When canvassing the world for the approaches taken by various courts and public bodies, the answer was almost always the same: information was made available in PDF, and almost exclusively so. There are difficulties with this when data structure is one of your key needs. Unless the data is structured, you will invariably have to spend resources making PDFs more searchable, more structured (for example, separate data fields for citations, parties, legal representatives and judges), to help your users to be better able to find and track what they are seeking.
In terms of best practice, though, it was the European Union institutions that had – from both a case law and legislative position – created one of the early standards in how to publish legal information in structured, open, accessible formats. The EU publications office in Brussels developed EurLex,Footnote 7 a repository of EU law, and CELEX,Footnote 8 a code system for the different sectors of EU law. But they did not just copy the text of the judgments being delivered by the Court of Justice, they structured them in Extensible Markup Language (XML) (see Fig 1.).

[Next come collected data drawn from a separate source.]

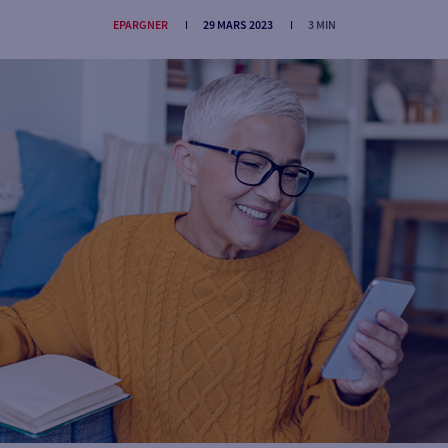
EPARGNER
29 MARS 2023
3 MIN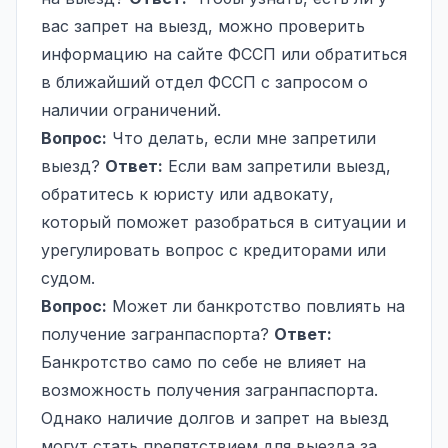
вас запрет на выезд, можно проверить
информацию на сайте ФССП или обратиться
в ближайший отдел ФССП с запросом о
наличии ограничений.
Вопрос:
Что делать, если мне запретили
выезд?
Ответ:
Если вам запретили выезд,
обратитесь к юристу или адвокату,
который поможет разобраться в ситуации и
урегулировать вопрос с кредиторами или
судом.
Вопрос:
Может ли банкротство повлиять на
получение загранпаспорта?
Ответ:
Банкротство само по себе не влияет на
возможность получения загранпаспорта.
Однако наличие долгов и запрет на выезд
могут стать препятствием для выезда за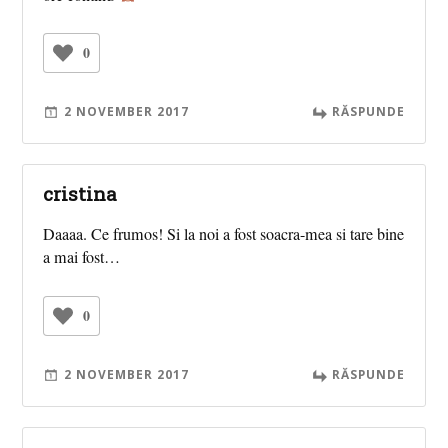
0
2 NOVEMBER 2017
RĂSPUNDE
cristina
Daaaa. Ce frumos! Si la noi a fost soacra-mea si tare bine
a mai fost…
0
2 NOVEMBER 2017
RĂSPUNDE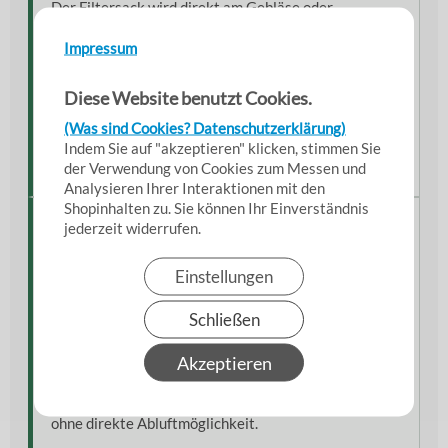
Der Filtersack wird direkt am Gebläse oder
Ventilator befestigt und dient zur kontrollierten
Staubaufnahme während des Betriebs.
Impressum
Die integrierte Halteschnur ermöglicht eine schnelle
Diese Website benutzt Cookies.
und einfache Montage ohne Spezialwerkzeug.
(Was sind Cookies? Datenschutzerklärung)
Zusätzliche Sicherungen mit Spannband, Kabelbinder
Indem Sie auf "akzeptieren" klicken, stimmen Sie
oder Schlauchschelle sind bei Bedarf problemlos
der Verwendung von Cookies zum Messen und
möglich.
Analysieren Ihrer Interaktionen mit den
Shopinhalten zu. Sie können Ihr Einverständnis
Einordnung & Einsatzkontext
jederzeit widerrufen.
Dieser Filter- und Staubsack gehört zur
Einstellungen
professionellen Luftfiltertechnik für Sanierungs-,
Renovierungs- und Industrieeinsätze.
Schließen
Die Kombination aus robuster Baumwolle,
Filterklasse F9 und Wiederverwendbarkeit macht ihn
Akzeptieren
ideal für anspruchsvolle Arbeitsumgebungen.
Besonders geeignet für staubintensive Innenarbeiten
ohne direkte Abluftmöglichkeit.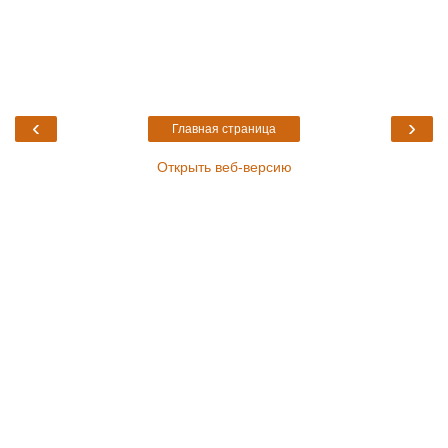
‹
›
Главная страница
Открыть веб-версию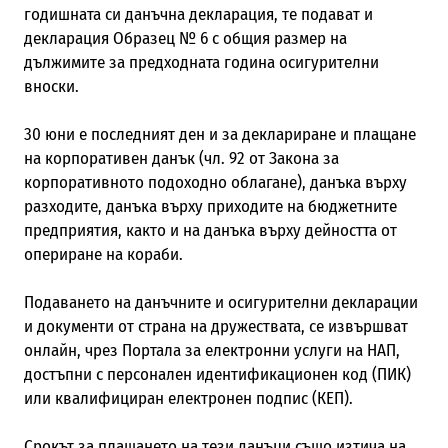
годишната си данъчна декларация, те подават и
декларация Образец № 6 с общия размер на
дължимите за предходната година осигурителни
вноски.
30 юни е последният ден и за деклариране и плащане
на корпоративен данък (чл. 92 от Закона за
корпоративното подоходно облагане), данъка върху
разходите, данъка върху приходите на бюджетните
предприятия, както и на данъка върху дейността от
опериране на кораби.
Подаването на данъчните и осигурителни декларации
и документи от страна на дружествата, се извършват
онлайн, чрез Портала за електронни услуги на НАП,
достъпни с персонален идентификационен код (ПИК)
или квалифициран електронен подпис (КЕП).
Срокът за плащането на тези данъци също изтича на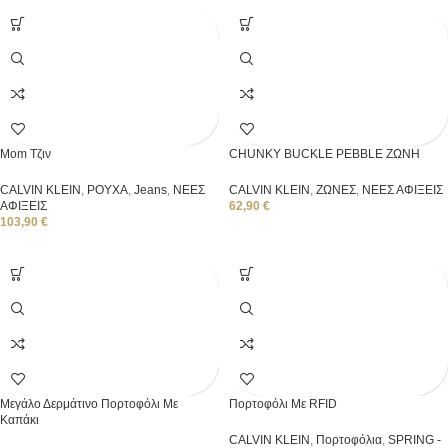
Mom Τζιν
CHUNKY BUCKLE PEBBLE ΖΩΝΗ
CALVIN KLEIN
,
ΡΟΥΧΑ
,
Jeans
,
ΝΕΕΣ
CALVIN KLEIN
,
ΖΩΝΕΣ
,
ΝΕΕΣ ΑΦΙΞΕΙΣ
ΑΦΙΞΕΙΣ
62,90
€
103,90
€
Μεγάλο Δερμάτινο Πορτοφόλι Με
Πορτοφόλι Με RFID
Καπάκι
CALVIN KLEIN
,
Πορτοφόλια
,
SPRING -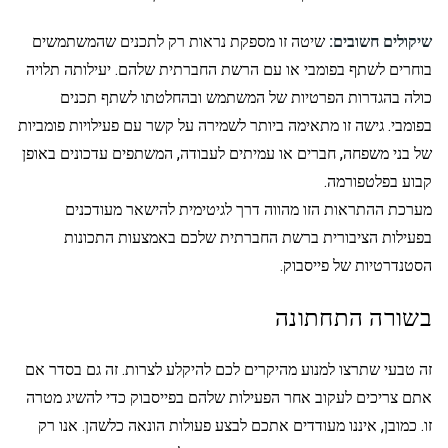
שיקולים חשובים:
שיטה זו מספקת נראות רק לתכנים שהמשתמשים
בוחרים לשתף בפומבי או עם הרשת החברתית שלהם. יעילותה תלויה
כולה בהגדרות הפרטיות של המשתמש ובהחלטתו לשתף תכנים
בפומבי. גישה זו מתאימה ביותר לשמירה על קשר עם פעילויות פומביות
של בני משפחה, חברים או עמיתים לעבודה, המשתפים עדכונים באופן
קבוע בפלטפורמה.
מערכת ההתראות הזו מהווה דרך לגיטימית להישאר מעודכנים
בפעילות הציבורית ברשת החברתית שלכם באמצעות התכונות
הסטנדרטיות של פייסבוק.
בשורה התחתונה
זה טבעי שתרצו למנוע מהיקרים לכם להיקלע לצרות. זה גם בסדר אם
אתם צריכים לעקוב אחר הפעילות שלהם בפייסבוק כדי להשיג מטרה
זו. כמובן, איננו מעודדים אתכם לבצע פעולות הונאה כלשהן. אנו רק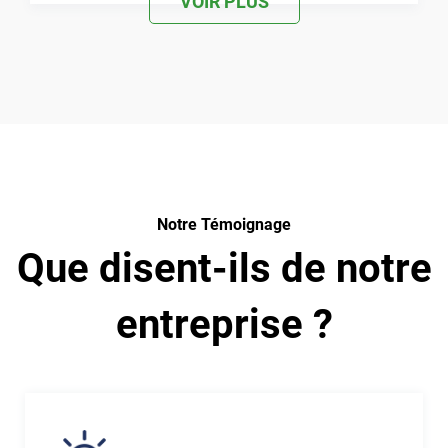
VOIR PLUS
Notre Témoignage
Que disent-ils de notre
entreprise ?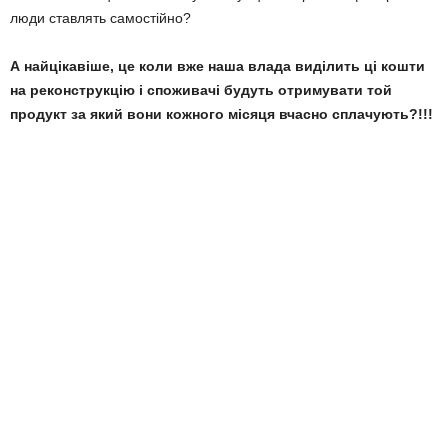
люди ставлять самостійно?
А найцікавіше, це коли вже наша влада виділить ці кошти
на реконструкцію і споживачі будуть отримувати той
продукт за який вони кожного місяця вчасно сплачують?!!!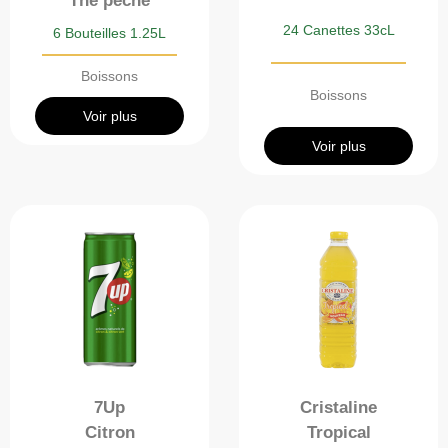
Thé pêche
24 Canettes 33cL
6 Bouteilles 1.25L
Boissons
Boissons
Voir plus
Voir plus
7Up
Cristaline
Citron
Tropical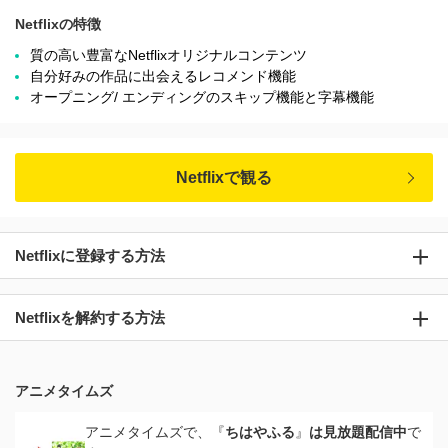
Netflixの特徴
質の高い豊富なNetflixオリジナルコンテンツ
自分好みの作品に出会えるレコメンド機能
オープニング/ エンディングのスキップ機能と字幕機能
Netflixで観る
Netflixに登録する方法
Netflixを解約する方法
アニメタイムズ
アニメタイムズで、『
ちはやふる
』
は見放題配信中
で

Figure 1 An example of a CJEU judgment encoded in XML
This meant that all EU case law could be copied, structured and queried and, importantly, PDFs of the decisions could be generated rather than served (or both). The XML of CJEU (Court of Justice of the European Union) judgments will not just include each language of the Member States, but will include – encoded – the statutes being interpreted by that judgment, and the other judgments it cites, down to the paragraph number in the cited decision.
This detail enriches the judgment itself, with metadata that is important to understand that judgment at a point in time. And not just that; all changes across the corpus are updated as each case and law appears, and EurLex has a web service, or API (application programming interface), that informs re-users of the data of changes across their own corpus.
In a serious way, this is judgments as data, not simply as text.
In recent years the Case Law projectFootnote 9 of the UK National Archives has taken a broadly similar approach to structuring court judgments and tribunal decisions, and earlier the consolidated data of primary legislationFootnote 10 – and this is to be welcomed. But across the world, this remains a rare way to receive law, which is unfortunate both for the public and for companies working in the area.
There are opportunities for public bodies and courts to engage in the move for access to justice, to make law available to everyone, for free, in open, accessible, structured formats, rather than proprietary and closed formats like .docx and PDF that we are all familiar with. This will lead to both commercial and open source projects that will benefit all users, not just legal professionals.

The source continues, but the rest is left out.